> [Task requirements]
Filter the data below for the string "cell" and copy each matching line.

** Material provided follows **

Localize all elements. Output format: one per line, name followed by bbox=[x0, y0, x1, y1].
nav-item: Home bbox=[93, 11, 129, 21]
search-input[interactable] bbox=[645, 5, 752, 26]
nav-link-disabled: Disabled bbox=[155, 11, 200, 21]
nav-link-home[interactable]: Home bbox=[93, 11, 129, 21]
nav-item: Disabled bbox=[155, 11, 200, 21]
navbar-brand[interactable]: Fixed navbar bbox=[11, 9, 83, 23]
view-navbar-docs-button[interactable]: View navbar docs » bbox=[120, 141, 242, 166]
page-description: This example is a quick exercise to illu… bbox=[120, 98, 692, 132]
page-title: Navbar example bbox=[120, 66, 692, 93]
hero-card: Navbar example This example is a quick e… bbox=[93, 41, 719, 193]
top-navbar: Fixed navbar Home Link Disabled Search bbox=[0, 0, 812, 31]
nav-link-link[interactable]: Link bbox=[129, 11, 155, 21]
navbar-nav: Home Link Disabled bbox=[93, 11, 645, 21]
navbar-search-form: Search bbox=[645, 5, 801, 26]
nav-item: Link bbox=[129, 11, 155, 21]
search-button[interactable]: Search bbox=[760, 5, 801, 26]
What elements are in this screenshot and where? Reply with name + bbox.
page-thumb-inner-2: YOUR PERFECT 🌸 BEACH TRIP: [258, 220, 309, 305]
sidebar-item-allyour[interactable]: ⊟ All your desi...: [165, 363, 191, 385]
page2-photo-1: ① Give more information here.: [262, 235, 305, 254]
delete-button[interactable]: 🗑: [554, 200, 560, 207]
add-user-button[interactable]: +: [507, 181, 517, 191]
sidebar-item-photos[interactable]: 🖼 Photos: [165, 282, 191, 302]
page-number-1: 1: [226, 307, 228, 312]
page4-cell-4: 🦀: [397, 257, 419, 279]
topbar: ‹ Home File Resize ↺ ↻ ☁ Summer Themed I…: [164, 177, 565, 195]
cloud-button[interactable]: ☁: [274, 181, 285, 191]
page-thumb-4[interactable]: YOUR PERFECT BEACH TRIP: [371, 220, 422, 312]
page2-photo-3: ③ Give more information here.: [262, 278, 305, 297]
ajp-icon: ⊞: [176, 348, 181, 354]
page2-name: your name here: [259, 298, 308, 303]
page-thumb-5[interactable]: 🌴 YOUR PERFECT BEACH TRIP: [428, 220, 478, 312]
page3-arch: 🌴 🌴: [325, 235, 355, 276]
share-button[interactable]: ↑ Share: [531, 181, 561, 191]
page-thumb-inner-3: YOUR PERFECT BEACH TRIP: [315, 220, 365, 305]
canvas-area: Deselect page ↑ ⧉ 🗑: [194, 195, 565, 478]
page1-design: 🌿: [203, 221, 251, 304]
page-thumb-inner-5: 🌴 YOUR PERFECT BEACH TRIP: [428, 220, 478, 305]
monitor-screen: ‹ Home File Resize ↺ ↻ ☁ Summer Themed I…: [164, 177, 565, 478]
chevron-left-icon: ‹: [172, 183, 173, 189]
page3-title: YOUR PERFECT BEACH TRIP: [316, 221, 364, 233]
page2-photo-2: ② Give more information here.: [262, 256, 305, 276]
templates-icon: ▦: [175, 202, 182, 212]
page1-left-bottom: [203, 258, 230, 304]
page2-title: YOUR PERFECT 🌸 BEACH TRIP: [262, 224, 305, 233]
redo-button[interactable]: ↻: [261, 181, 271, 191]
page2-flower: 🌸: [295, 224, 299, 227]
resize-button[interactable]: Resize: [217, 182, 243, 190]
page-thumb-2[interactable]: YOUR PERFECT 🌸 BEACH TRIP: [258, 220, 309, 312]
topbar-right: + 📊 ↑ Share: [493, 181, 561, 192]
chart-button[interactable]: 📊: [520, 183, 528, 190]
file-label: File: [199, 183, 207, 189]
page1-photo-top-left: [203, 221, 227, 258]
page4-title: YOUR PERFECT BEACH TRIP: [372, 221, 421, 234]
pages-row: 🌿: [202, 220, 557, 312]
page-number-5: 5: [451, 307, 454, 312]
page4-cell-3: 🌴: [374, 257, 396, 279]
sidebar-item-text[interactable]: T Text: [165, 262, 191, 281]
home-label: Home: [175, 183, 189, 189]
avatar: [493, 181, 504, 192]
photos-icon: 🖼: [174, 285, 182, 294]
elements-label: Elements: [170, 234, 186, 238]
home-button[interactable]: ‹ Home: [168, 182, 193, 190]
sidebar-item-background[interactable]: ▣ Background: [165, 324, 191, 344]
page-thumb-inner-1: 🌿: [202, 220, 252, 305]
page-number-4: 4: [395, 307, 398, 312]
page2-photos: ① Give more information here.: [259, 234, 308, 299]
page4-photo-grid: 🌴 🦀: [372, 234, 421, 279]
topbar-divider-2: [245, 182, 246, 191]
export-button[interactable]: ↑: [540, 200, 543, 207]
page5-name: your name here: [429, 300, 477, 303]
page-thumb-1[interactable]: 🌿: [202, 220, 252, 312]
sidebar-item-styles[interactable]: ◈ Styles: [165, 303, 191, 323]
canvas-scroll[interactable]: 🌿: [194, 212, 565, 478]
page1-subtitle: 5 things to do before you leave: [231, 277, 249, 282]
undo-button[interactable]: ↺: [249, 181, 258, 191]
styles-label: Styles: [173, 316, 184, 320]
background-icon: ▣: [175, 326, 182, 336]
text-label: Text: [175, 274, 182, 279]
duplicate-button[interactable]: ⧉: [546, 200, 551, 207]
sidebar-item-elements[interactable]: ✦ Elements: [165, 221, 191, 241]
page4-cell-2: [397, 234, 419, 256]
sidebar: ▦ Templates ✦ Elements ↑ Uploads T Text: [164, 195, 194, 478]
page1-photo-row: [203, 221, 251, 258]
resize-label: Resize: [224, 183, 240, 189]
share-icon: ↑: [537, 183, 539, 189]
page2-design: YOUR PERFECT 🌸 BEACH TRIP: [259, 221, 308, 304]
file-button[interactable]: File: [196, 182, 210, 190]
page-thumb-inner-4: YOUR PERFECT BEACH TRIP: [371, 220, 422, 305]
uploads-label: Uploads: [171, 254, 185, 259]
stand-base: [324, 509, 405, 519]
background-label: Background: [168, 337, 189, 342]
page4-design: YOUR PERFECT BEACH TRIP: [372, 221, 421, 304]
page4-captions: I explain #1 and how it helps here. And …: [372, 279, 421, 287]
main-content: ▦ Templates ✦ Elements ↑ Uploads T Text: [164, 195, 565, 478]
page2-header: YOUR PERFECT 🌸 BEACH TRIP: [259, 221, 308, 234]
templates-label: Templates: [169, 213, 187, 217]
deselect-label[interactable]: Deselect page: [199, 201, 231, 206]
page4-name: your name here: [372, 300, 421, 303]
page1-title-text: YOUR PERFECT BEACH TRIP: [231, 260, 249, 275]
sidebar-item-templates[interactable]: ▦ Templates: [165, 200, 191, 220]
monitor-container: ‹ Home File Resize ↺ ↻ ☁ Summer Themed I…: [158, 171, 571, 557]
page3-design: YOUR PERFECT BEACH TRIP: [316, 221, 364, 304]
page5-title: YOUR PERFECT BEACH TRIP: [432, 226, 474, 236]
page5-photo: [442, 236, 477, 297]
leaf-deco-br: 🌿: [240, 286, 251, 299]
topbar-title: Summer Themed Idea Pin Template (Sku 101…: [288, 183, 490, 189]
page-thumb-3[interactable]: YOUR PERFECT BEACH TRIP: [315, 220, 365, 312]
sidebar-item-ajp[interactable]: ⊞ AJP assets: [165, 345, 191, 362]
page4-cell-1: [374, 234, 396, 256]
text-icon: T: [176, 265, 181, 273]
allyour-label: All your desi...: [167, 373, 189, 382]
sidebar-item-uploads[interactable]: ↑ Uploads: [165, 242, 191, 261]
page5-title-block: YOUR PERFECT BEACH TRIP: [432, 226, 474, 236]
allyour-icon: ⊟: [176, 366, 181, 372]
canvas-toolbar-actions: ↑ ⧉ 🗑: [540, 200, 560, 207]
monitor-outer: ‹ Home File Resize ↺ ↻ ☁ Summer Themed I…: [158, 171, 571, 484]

** End of Material provided **

> [Result for this task]
page4-cell-4: 🦀: [397, 257, 419, 279]
page4-cell-3: 🌴: [374, 257, 396, 279]
page4-cell-2: [397, 234, 419, 256]
page4-cell-1: [374, 234, 396, 256]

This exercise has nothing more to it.